REQUIRED ACTION
Print out every line of the material exactly. Include no pictures.

INFORMATION GIVEN
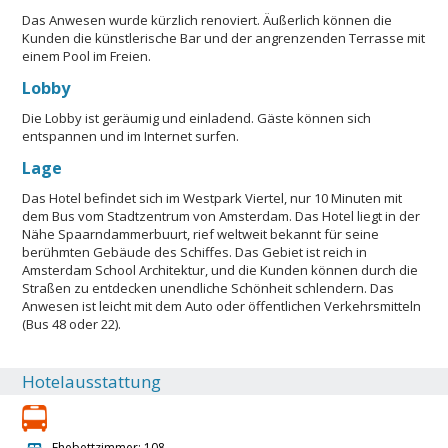
Das Anwesen wurde kürzlich renoviert. Äußerlich können die
Kunden die künstlerische Bar und der angrenzenden Terrasse mit
einem Pool im Freien.
Lobby
Die Lobby ist geräumig und einladend. Gäste können sich
entspannen und im Internet surfen.
Lage
Das Hotel befindet sich im Westpark Viertel, nur 10 Minuten mit
dem Bus vom Stadtzentrum von Amsterdam. Das Hotel liegt in der
Nähe Spaarndammerbuurt, rief weltweit bekannt für seine
berühmten Gebäude des Schiffes. Das Gebiet ist reich in
Amsterdam School Architektur, und die Kunden können durch die
Straßen zu entdecken unendliche Schönheit schlendern. Das
Anwesen ist leicht mit dem Auto oder öffentlichen Verkehrsmitteln
(Bus 48 oder 22).
Hotelausstattung
Ehebettzimmer: 108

REPLY TO THE EXERCISE
Das Anwesen wurde kürzlich renoviert. Äußerlich können die
Kunden die künstlerische Bar und der angrenzenden Terrasse mit
einem Pool im Freien.
Lobby
Die Lobby ist geräumig und einladend. Gäste können sich
entspannen und im Internet surfen.
Lage
Das Hotel befindet sich im Westpark Viertel, nur 10 Minuten mit
dem Bus vom Stadtzentrum von Amsterdam. Das Hotel liegt in der
Nähe Spaarndammerbuurt, rief weltweit bekannt für seine
berühmten Gebäude des Schiffes. Das Gebiet ist reich in
Amsterdam School Architektur, und die Kunden können durch die
Straßen zu entdecken unendliche Schönheit schlendern. Das
Anwesen ist leicht mit dem Auto oder öffentlichen Verkehrsmitteln
(Bus 48 oder 22).
Hotelausstattung
Ehebettzimmer: 108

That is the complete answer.